Of all the entries below, retype only the lines from the one with "Where is each" through the one with "Itemize the app", exactly as they appear.
━━━━━ Entries shown ━━━━━
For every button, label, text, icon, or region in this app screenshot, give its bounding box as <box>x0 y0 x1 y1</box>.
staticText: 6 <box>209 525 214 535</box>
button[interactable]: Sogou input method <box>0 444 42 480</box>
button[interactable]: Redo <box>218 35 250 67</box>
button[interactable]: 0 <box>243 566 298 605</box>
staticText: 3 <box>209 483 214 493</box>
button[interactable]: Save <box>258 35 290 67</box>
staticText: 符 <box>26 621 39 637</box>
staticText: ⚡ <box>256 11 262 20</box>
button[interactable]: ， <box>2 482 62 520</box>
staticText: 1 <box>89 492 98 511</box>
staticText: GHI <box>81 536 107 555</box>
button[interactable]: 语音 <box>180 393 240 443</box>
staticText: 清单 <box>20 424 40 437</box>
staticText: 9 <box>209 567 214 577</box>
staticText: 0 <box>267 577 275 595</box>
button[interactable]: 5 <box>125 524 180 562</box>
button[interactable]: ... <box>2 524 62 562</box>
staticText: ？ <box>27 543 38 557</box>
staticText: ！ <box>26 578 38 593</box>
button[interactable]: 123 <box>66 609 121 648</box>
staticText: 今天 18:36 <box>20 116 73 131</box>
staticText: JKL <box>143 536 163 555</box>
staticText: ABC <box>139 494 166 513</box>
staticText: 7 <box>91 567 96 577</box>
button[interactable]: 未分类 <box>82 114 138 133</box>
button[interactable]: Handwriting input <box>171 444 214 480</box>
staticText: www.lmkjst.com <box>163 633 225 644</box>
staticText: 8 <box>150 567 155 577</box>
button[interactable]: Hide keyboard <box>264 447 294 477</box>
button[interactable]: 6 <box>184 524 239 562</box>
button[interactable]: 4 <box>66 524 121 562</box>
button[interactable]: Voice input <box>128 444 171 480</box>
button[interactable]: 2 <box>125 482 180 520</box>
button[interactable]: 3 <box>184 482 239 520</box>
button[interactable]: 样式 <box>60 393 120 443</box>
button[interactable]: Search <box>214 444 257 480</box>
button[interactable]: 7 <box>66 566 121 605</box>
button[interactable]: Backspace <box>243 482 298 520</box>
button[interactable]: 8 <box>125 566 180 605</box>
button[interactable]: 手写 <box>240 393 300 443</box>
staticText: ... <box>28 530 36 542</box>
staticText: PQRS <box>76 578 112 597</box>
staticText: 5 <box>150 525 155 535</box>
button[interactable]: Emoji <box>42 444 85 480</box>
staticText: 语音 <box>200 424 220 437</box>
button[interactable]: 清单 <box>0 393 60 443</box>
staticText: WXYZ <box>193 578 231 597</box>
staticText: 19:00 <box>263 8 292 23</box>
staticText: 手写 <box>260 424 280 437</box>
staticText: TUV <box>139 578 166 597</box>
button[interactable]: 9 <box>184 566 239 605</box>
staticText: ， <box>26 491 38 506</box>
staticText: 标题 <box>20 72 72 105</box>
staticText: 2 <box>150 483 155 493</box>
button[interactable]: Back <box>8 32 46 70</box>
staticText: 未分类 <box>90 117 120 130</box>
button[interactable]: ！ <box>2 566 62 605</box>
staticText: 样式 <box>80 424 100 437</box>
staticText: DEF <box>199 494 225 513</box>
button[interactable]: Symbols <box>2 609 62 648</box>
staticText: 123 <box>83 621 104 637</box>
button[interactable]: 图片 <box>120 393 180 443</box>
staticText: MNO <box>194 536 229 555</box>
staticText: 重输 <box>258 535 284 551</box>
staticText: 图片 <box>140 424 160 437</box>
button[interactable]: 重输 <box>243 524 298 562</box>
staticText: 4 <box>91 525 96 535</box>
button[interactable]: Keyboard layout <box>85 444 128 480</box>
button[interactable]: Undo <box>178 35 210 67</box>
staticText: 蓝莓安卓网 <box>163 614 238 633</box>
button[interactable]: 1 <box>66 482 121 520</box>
━━━━━
━━━━━ Entries shown ━━━━━
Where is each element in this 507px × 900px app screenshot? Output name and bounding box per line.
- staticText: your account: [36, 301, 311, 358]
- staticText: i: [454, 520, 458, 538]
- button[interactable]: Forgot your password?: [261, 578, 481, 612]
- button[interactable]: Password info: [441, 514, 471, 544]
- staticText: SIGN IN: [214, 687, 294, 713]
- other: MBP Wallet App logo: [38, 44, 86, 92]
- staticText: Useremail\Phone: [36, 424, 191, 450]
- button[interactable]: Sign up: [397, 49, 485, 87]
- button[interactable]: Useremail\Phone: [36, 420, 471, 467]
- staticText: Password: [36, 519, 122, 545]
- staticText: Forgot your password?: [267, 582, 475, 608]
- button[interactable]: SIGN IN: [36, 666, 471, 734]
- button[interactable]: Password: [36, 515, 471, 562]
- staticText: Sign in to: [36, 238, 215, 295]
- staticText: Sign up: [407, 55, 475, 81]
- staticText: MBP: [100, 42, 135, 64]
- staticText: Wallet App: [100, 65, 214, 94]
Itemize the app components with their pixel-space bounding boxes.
━━━━━
» **Answer to this exercise**:
Where is each element in this 507px × 900px app screenshot? Output name and bounding box per line.
- staticText: your account: [36, 301, 311, 358]
- staticText: i: [454, 520, 458, 538]
- button[interactable]: Forgot your password?: [261, 578, 481, 612]
- button[interactable]: Password info: [441, 514, 471, 544]
- staticText: SIGN IN: [214, 687, 294, 713]
- other: MBP Wallet App logo: [38, 44, 86, 92]
- staticText: Useremail\Phone: [36, 424, 191, 450]
- button[interactable]: Sign up: [397, 49, 485, 87]
- button[interactable]: Useremail\Phone: [36, 420, 471, 467]
- staticText: Password: [36, 519, 122, 545]
- staticText: Forgot your password?: [267, 582, 475, 608]
- button[interactable]: SIGN IN: [36, 666, 471, 734]
- button[interactable]: Password: [36, 515, 471, 562]
- staticText: Sign in to: [36, 238, 215, 295]
- staticText: Sign up: [407, 55, 475, 81]
- staticText: MBP: [100, 42, 135, 64]
- staticText: Wallet App: [100, 65, 214, 94]
Itemize the app components with their pixel-space bounding boxes.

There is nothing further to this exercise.